Cosa sono gli accertamenti TARI?

Gli accertamenti TARI rappresentano un provvedimento amministrativo emesso dal Comune per contestare eventuali differenze tra quanto dichiarato e versato dal contribuente e quanto effettivamente dovuto secondo i calcoli dell’amministrazione. Le cause più comuni di accertamento includono:

  • Errori nella dichiarazione di superfici tassabili: il contribuente potrebbe aver dichiarato meno metri quadrati rispetto a quelli rilevati.
  • Differenze nell’uso dei locali: errori nella classificazione degli spazi come abitativi o non abitativi.
  • Mancata presentazione della dichiarazione TARI: per omessa comunicazione da parte del contribuente nei termini previsti.
  • Irregolarità nei pagamenti pregressi: rate non versate o saldate parzialmente.

Gli avvisi emessi includono il calcolo del tributo dovuto, gli interessi maturati e le sanzioni per il mancato pagamento nei termini.
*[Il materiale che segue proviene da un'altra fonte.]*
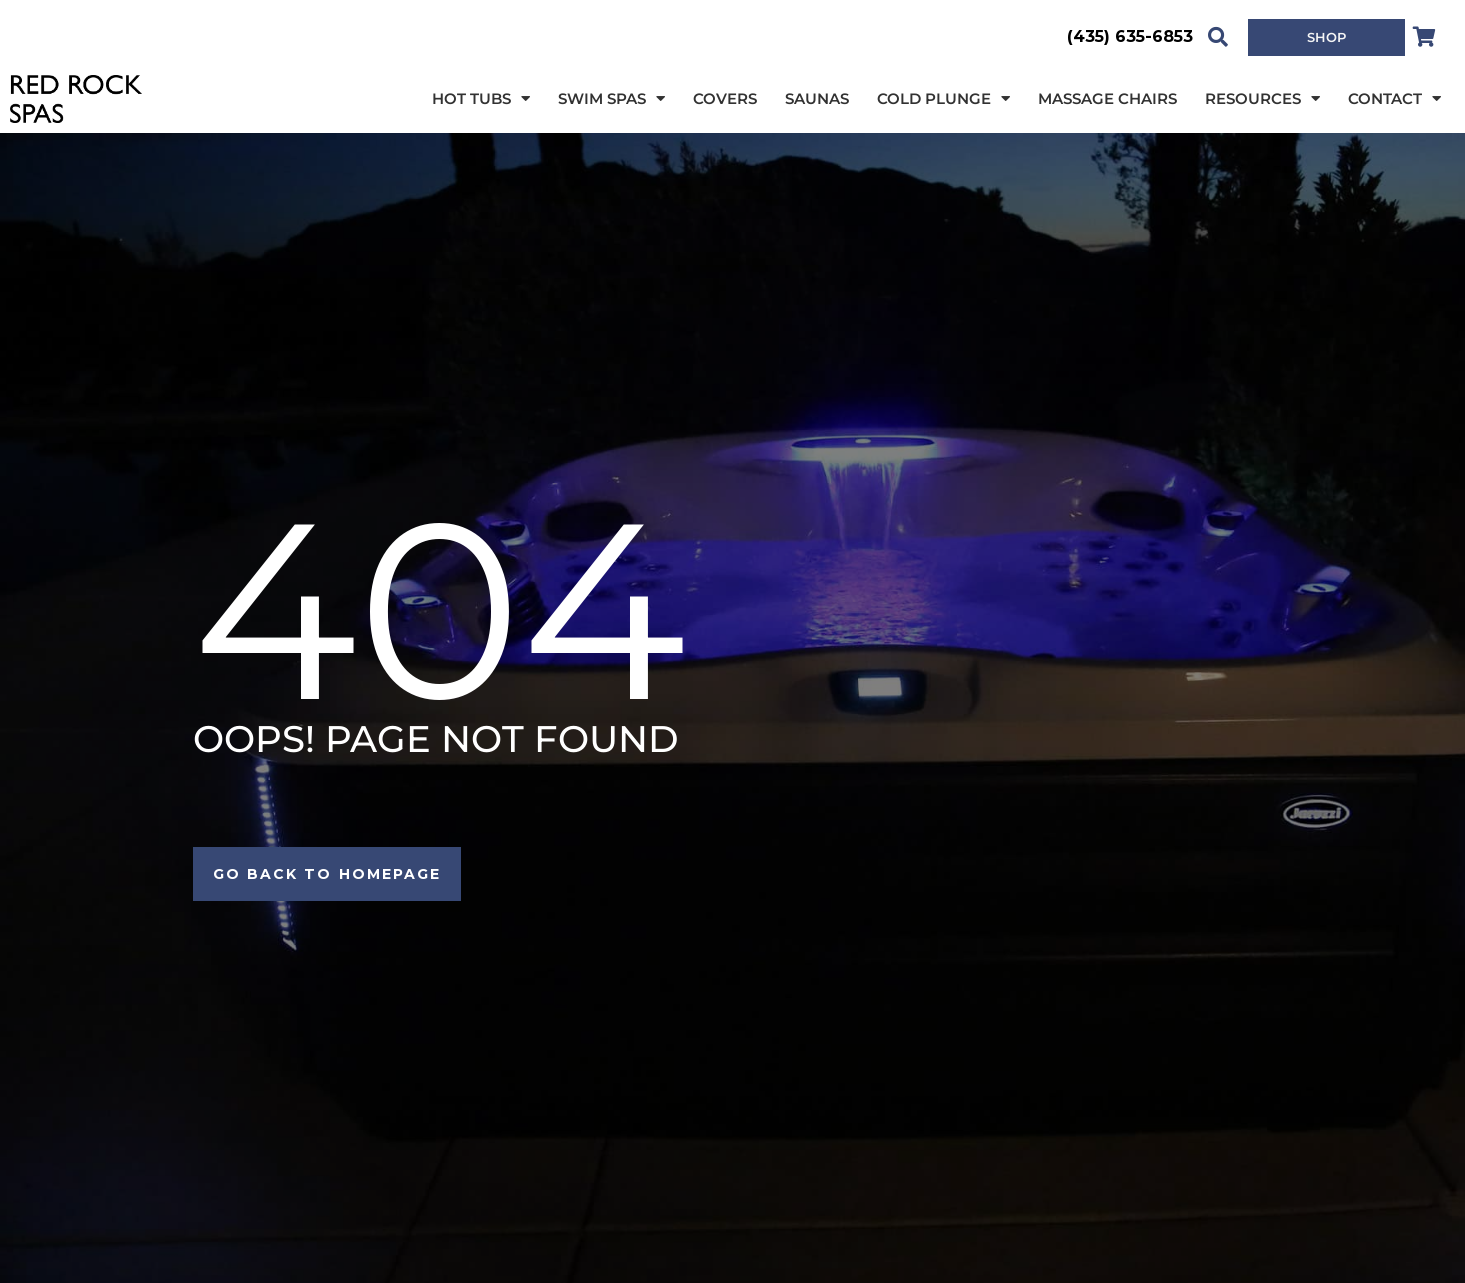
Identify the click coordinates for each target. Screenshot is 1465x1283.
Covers (725, 98)
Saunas (817, 98)
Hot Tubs (481, 99)
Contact (1394, 99)
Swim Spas (611, 99)
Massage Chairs (1107, 98)
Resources (1262, 99)
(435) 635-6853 (1130, 36)
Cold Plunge (943, 99)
Le criticità degli accertamenti

Molti cittadini segnalano problematiche legate agli accertamenti emessi, che spesso si rivelano imprecisi o difficili da interpretare. Tra le criticità più ricorrenti:

  1. Assenza di dettagli sufficienti: in alcuni casi, gli accertamenti non specificano chiaramente le superfici tassabili o i criteri utilizzati per il calcolo.
  2. Errori di calcolo o interpretazione: accertamenti che includono metrature errate o locali non soggetti alla tassa.
  3. Omissione di comunicazioni precedenti: contribuenti che non hanno mai ricevuto solleciti pregressi e si trovano direttamente di fronte a una richiesta di pagamento maggiorata di sanzioni.

Queste problematiche evidenziano la necessità per i contribuenti di esercitare pienamente il loro diritto di difesa.
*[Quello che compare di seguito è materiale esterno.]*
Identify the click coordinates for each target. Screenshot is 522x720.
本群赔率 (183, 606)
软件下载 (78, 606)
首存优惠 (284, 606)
Il diritto di difesa del contribuente

I contribuenti che ricevono un accertamento TARI hanno strumenti di difesa previsti dalla normativa italiana. Tra i più importanti:

  1. Richiesta di riesame o autotutela: il contribuente può inviare una richiesta di riesame all’ufficio competente di Roma Capitale, presentando documenti che dimostrino eventuali errori o discrepanze nell’accertamento. L’istanza in autotutela non sospende i termini per il ricorso.
  2. Presentazione del ricorso alla Corte di Giustizia Tributaria di Primo Grado: se l’accertamento è considerato illegittimo, è possibile proporre ricorso entro 60 giorni dalla notifica dell’atto. È fondamentale allegare prove documentali, come planimetrie catastali aggiornate o ricevute di pagamento.
  3. Richiesta di rateizzazione: per i contribuenti che riconoscono la legittimità dell’accertamento ma incontrano difficoltà a pagare l’importo dovuto in un’unica soluzione, è possibile richiedere un piano di rateizzazione.
  4. Valutazione della prescrizione: la TARI segue la regola della prescrizione quinquennale. Gli accertamenti relativi a periodi anteriori al 2019 (in assenza di interruzioni della prescrizione) possono essere contestati.
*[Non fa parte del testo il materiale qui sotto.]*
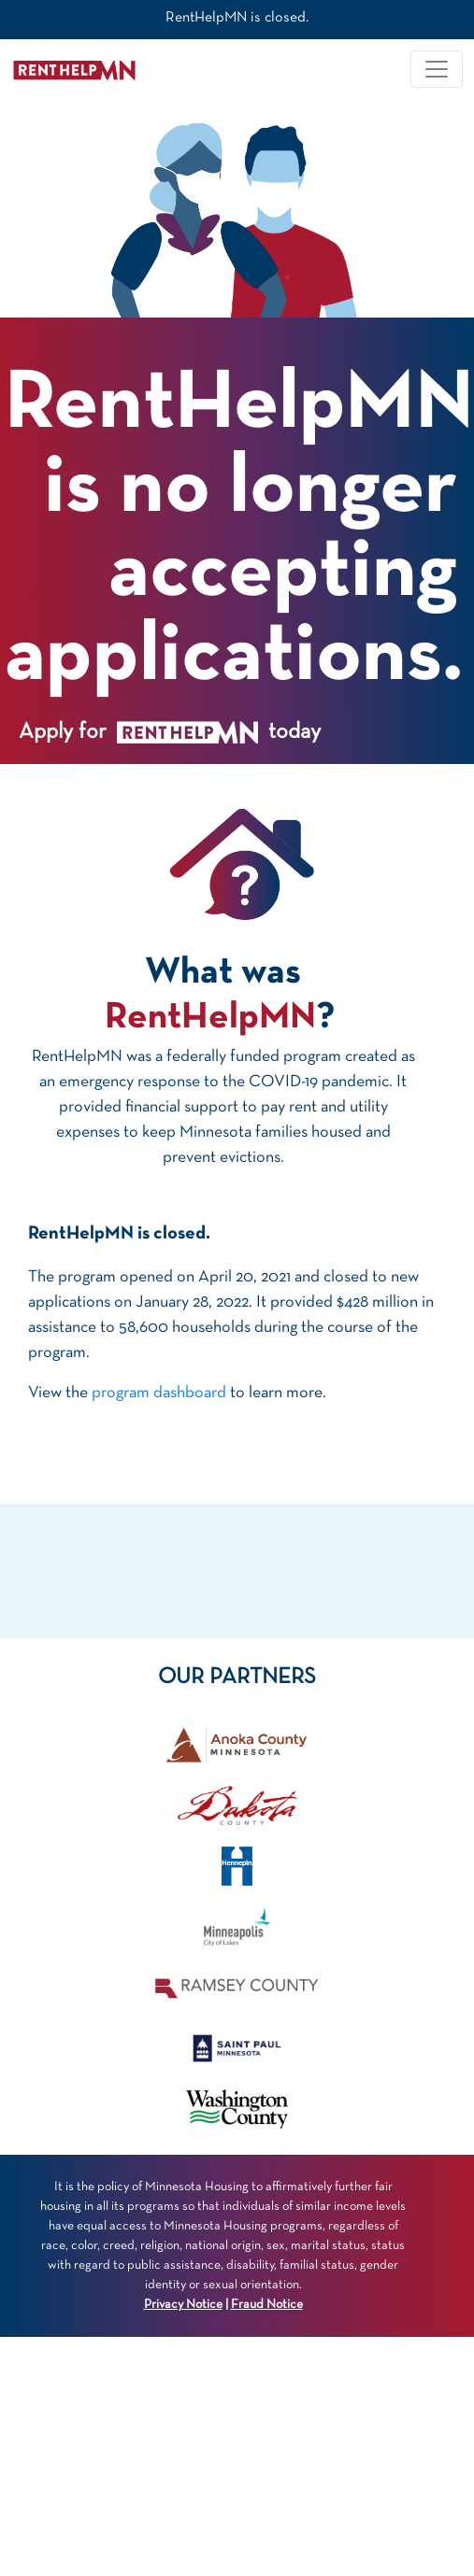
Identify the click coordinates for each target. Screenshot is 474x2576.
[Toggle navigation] (436, 69)
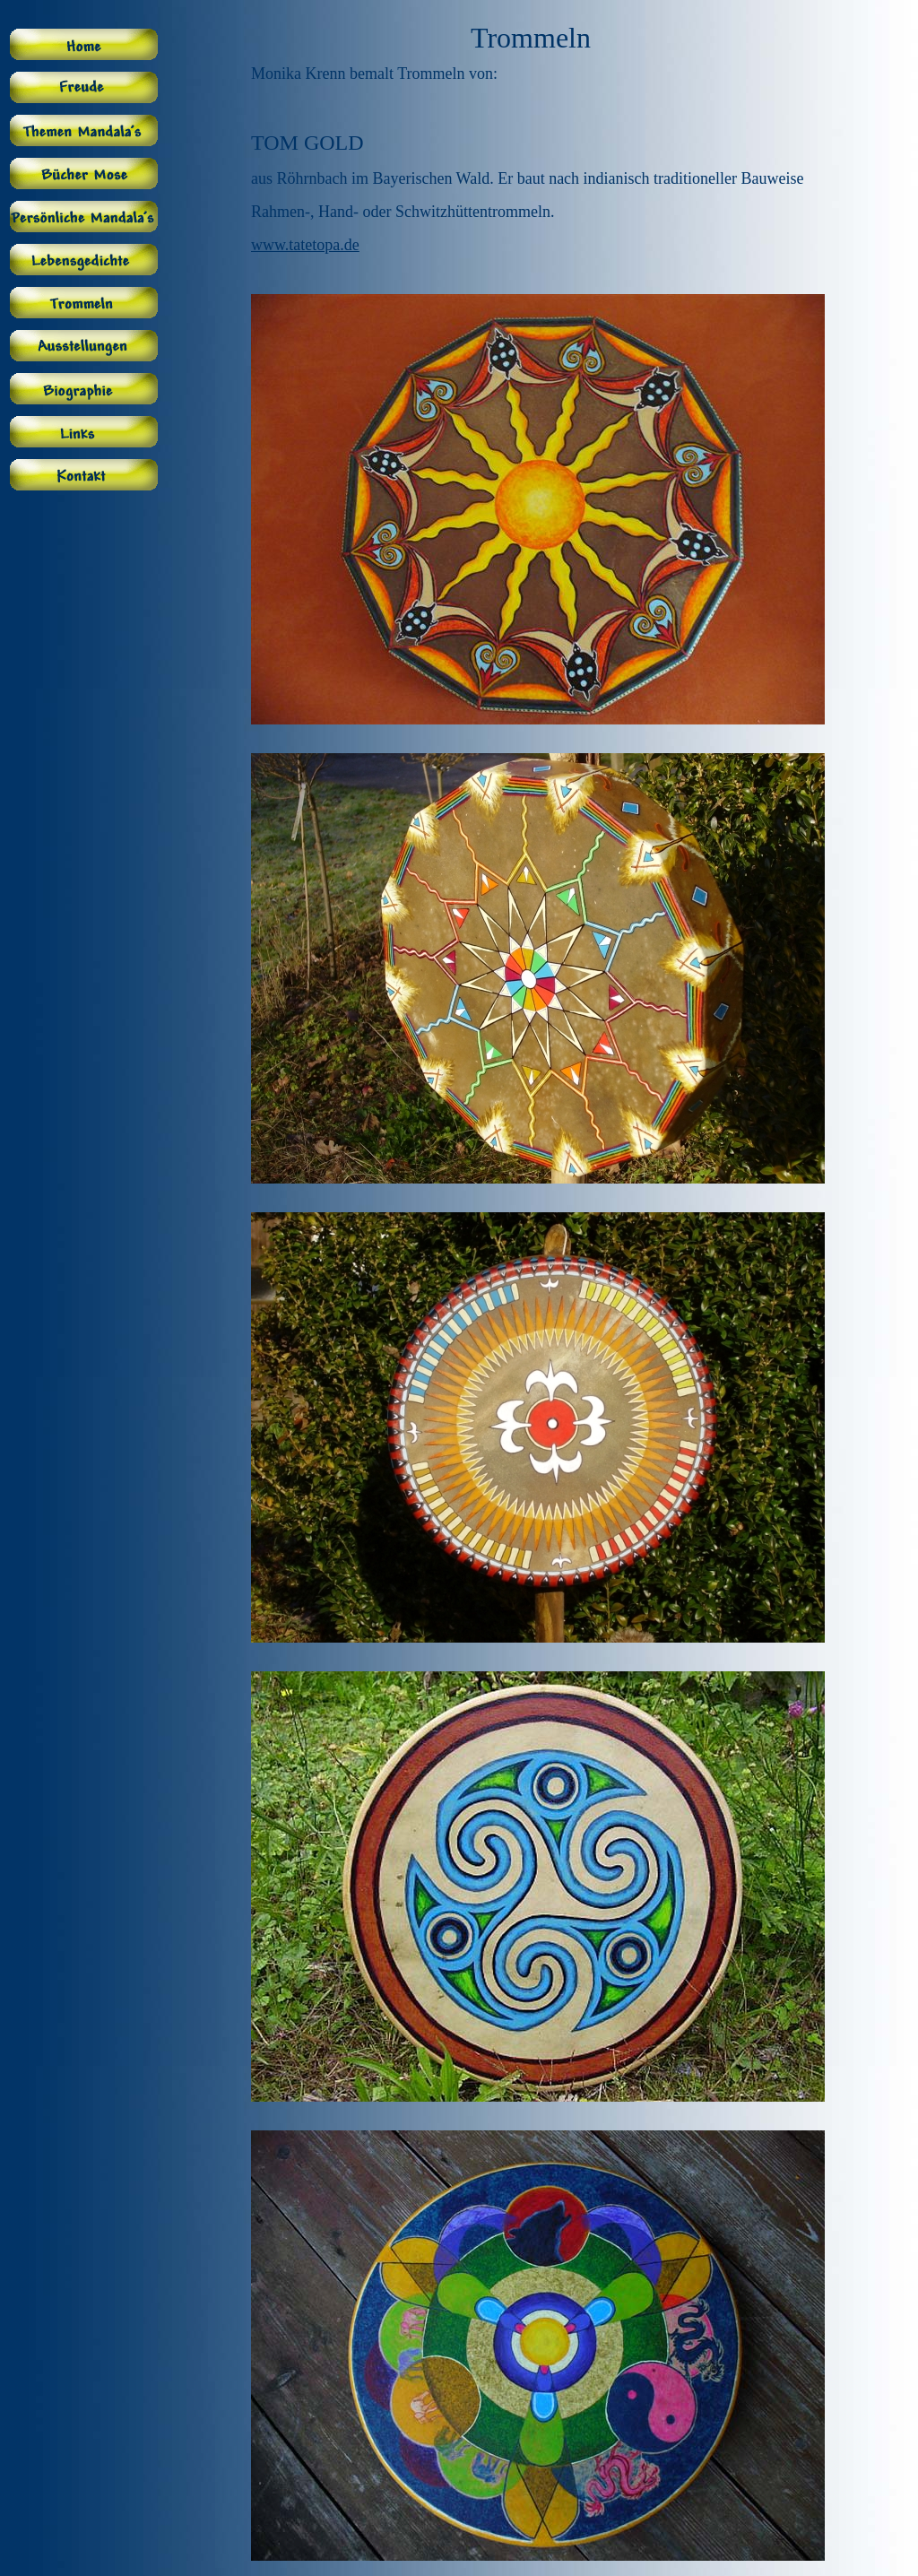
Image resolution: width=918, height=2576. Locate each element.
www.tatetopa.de (305, 245)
Consigli pratici per i contribuenti

  • Esaminare attentamente l’accertamento: verificare i dati indicati (metratura, utilizzo dei locali, importi) confrontandoli con la documentazione in proprio possesso.
  • Richiedere chiarimenti: in caso di dubbi, è utile rivolgersi agli sportelli di assistenza di Roma Capitale o a un avvocato tributarista.
  • Agire tempestivamente: il rispetto dei termini è cruciale per evitare aggravi di sanzioni o decadenza del diritto di contestazione.
  • Documentare tutte le comunicazioni: conservare copia delle richieste inviate e ricevute per eventuali contestazioni future.

Conclusioni

Gli accertamenti TARI 2024 rappresentano uno strumento legittimo per Roma Capitale di recuperare tributi non versati, ma devono essere emessi in modo chiaro e corretto. I contribuenti, dal canto loro, hanno il diritto di verificare e contestare eventuali errori, avvalendosi degli strumenti previsti dalla legge per tutelare i propri interessi. Una corretta informazione e un’azione tempestiva possono fare la differenza per risolvere eventuali controversie in modo favorevole.